Eiji opens with speed—flashes of motion meant to draw my attention and test my balance. I move the old way at first—feet close, blade high—and it costs me space. He nearly gets a clean opening; Renji coughs behind me in the stands in alarm.

I remember Kaien’s drills: loosen the shoulders, smallest step first, trade the center. My feet start to sing their own map. I don’t think about the bayonet as a weapon as much as a way to be ugly in thoughtful manners. I approach, bait, and then vanish like a cut in cloth.

Eiji overreaches. I slide inside his arc—my shoulder low, feet faster than he expects. The bayonet’s point touches his forearm, just a tap to unbalance. He stumbles. My wooden blade kisses his cheek in a controlled strike that does not injure but does insist.

It is a narrow win. The crowd shouts in surprised approval. Ayaka’s face tightens in a way I can’t read. Riku does not clap. He files the motion into a ledger in his eyes as if preparing an evaluation.

I breathe like a person who nearly forgot how to find air. The bayonet clatters in its mount as I slide my hands up to steady myself. My palm smells faintly of metal shavings and training resin. Hana waits just outside the ring, hands ready. She doesn’t meet my eyes at first; she’s patient like that, never wanting to make the moment about her.

“You were fast,” she says finally, voice a low tide. “You moved like you’d practiced against the wrong rhythm and forced the world to keep up.”

“Kaien said to make my own chorus,” I say. “I think I’m getting there.”

“You are,” she replies. There it is—no fanfare, just a certainty like a bandage laid smooth. She hums a little as she steps forward and wraps a finger around my wrist, testing for tension. “Let me check your grip.”

Her hands are efficient. The hum does what it always does: a small correction in muscle tone, a easing of a clench. When she pulls back, she lingers an extra heartbeat near my fingers. The tiny closeness sends a spark of something warm and ridiculous through me. I suspect Renji notices because he clears his throat loudly.

Ayaka approaches at the edge of the ring. The sparks of a training duel have an energy to them that sometimes turns into something like respect. She looks at me in a way that is not softened and not cruel, just precise. “You moved like you were trying to be less predictable,” she says. “Good. Don’t let unpredictability be sloppy.”

Her words are a new kind of praise. I tuck them into the corner of my chest.

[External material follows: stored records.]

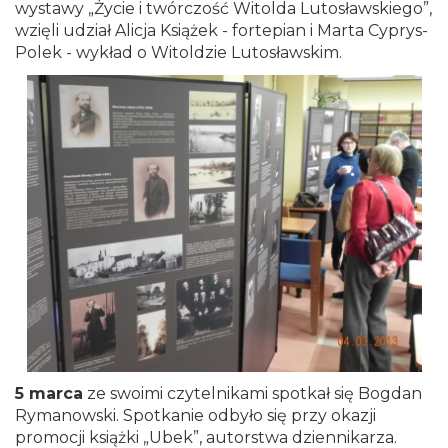
wystawy „Życie i twórczość Witolda Lutosławskiego”,
wzięli udział Alicja Książek - fortepian i Marta Cyprys-
Polek - wykład o Witoldzie Lutosławskim.
5 marca
ze swoimi czytelnikami spotkał się Bogdan
Rymanowski. Spotkanie odbyło się przy okazji
promocji książki „Ubek”, autorstwa dziennikarza.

The end of the day leaves us tired and wired. Riku’s presence sits on top of the yard like a cloud that won’t rain on anyone but knows where the lightning would be interesting. He watches, takes notes with a casual hand, and walks away with the sort of stride that indicates his universe gives him small prizes for being efficient.

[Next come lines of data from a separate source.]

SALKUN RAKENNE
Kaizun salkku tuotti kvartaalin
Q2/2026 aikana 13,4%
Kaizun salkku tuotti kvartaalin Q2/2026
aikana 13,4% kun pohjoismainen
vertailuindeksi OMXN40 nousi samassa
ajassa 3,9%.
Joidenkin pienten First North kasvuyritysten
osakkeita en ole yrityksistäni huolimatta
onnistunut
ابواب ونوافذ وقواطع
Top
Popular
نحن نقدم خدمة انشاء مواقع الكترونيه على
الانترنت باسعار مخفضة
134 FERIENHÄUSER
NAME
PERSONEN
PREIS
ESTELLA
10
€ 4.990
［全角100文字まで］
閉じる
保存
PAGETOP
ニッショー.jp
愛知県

We close the workshop with new plans and a list of tiny, necessary adjustments. Tomorrow Kenji will test new shock mounts. Renji will try a lighter sight. I will drill my footwork until it reads like a secret language to my legs.

That night on the rooftop, Renji proposes a ridiculous emblem. Kenji draws numbers that could be used to dissolve a city if people let math have their way. Hana hums and folds bandages like she’s composing a lullaby in tape. Ayaka shows up with a thermos for reasons that sound like duty but look suspiciously like curiosity. Her placement near me is still a challenge.

“You will keep moving,” she says, not quite asked, not quite ordered.

“I will,” I answer, and mean it.

The city below us hums and glows and forgets us by design; the academy lights pulse like notes of a song it expects people to dance to. But we are learning to write other measures into the pattern. We move in small, stubborn increments: file, test, pivot, breathe.

Riku’s shadow has lengthened this semester. That is another problem we will face in time. For now I have a revolver that clicks clean, a bayonet that fits, and feet that argue less and listen more. That is not nothing. That is a way forward.

As we leave, Hana slips her hand into mine for the briefest of seconds—so brief Renji misses it, and Kenji writes in his notebook like he has not noticed anything. I carry the touch back inside me like a heat pack.

“Feet, not fear,” I whisper to the city, and my feet reply. Tomorrow will be a new map. Tomorrow, I will keep learning what a chorus of steps can do to a crowd that expects a solo.